The colony-forming and osteogenic commitment capacity showed a comparable finding that decreased at the age of 1 mo. The transcriptomic analysis showed the enrichment of osteoblastic regulation genes at 1 mo and loss of osteogenic features at 3 mo. The BMSCs at 7 mo showed enrichment of adipogenic and DNA repair features. Moreover, we demonstrated that the WNT and MAPK signaling pathways were upregulated at 1 mo, followed by increased pro-inflammatory and apoptotic features.

CONCLUSION

Our study uncovered the cellular and molecular dynamics of bone aging in mice and demonstrated the contribution of BMSCs to the early stage of age-related bone loss.

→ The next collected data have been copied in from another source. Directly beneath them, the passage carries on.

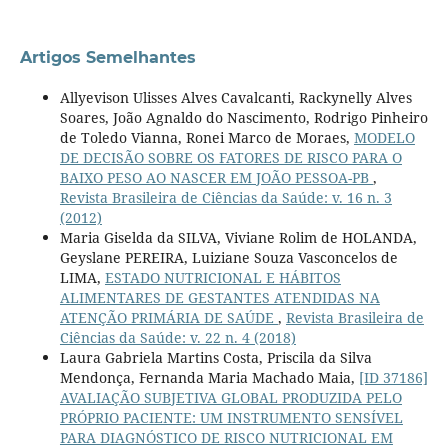
Artigos Semelhantes
Allyevison Ulisses Alves Cavalcanti, Rackynelly Alves
Soares, João Agnaldo do Nascimento, Rodrigo Pinheiro
de Toledo Vianna, Ronei Marco de Moraes,
MODELO
DE DECISÃO SOBRE OS FATORES DE RISCO PARA O
BAIXO PESO AO NASCER EM JOÃO PESSOA-PB
,
Revista Brasileira de Ciências da Saúde: v. 16 n. 3
(2012)
Maria Giselda da SILVA, Viviane Rolim de HOLANDA,
Geyslane PEREIRA, Luiziane Souza Vasconcelos de
LIMA,
ESTADO NUTRICIONAL E HÁBITOS
ALIMENTARES DE GESTANTES ATENDIDAS NA
ATENÇÃO PRIMÁRIA DE SAÚDE
,
Revista Brasileira de
Ciências da Saúde: v. 22 n. 4 (2018)
Laura Gabriela Martins Costa, Priscila da Silva
Mendonça, Fernanda Maria Machado Maia,
[ID 37186]
AVALIAÇÃO SUBJETIVA GLOBAL PRODUZIDA PELO
PRÓPRIO PACIENTE: UM INSTRUMENTO SENSÍVEL
PARA DIAGNÓSTICO DE RISCO NUTRICIONAL EM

Keywords: Bone marrow stromal cell; Mesenchymal stem cell; Mesenchymal stromal cell; Aging; Bone modeling and remodeling; Transcriptome

Core Tip: Multipotent bone marrow stromal cells (BMSCs) are adult stem cells that form functional osteoblasts and play a critical role in bone remodeling. During aging, an increase in bone loss and reduction in structural integrity lead to osteoporosis and result in an increased risk of fracture. In this study, we examined age-dependent histological changes in murine vertebrae and uncovered that bone loss begins as early as the age of 1 mo. The BMSCs isolated at different ages revealed a consistent decreasing trend in both colony-forming and osteogenic commitment capacity. Moreover, we obtained the transcriptomic profiles of BMSCs at 1 mo, 3 mo, and 7 mo to investigate the distinct molecular and regulatory features that underpin the early loss of osteogenic potential. We showed the enrichment of osteoblastic regulation genes at 1 mo and loss of osteogenic features at 3 mo. The adipogenic and DNA repair features were enriched in the later age at 7 mo. Moreover, we demonstrated that the WNT and MAPK signaling pathways were upregulated at 1 mo, followed by increased pro-inflammatory and apoptotic features.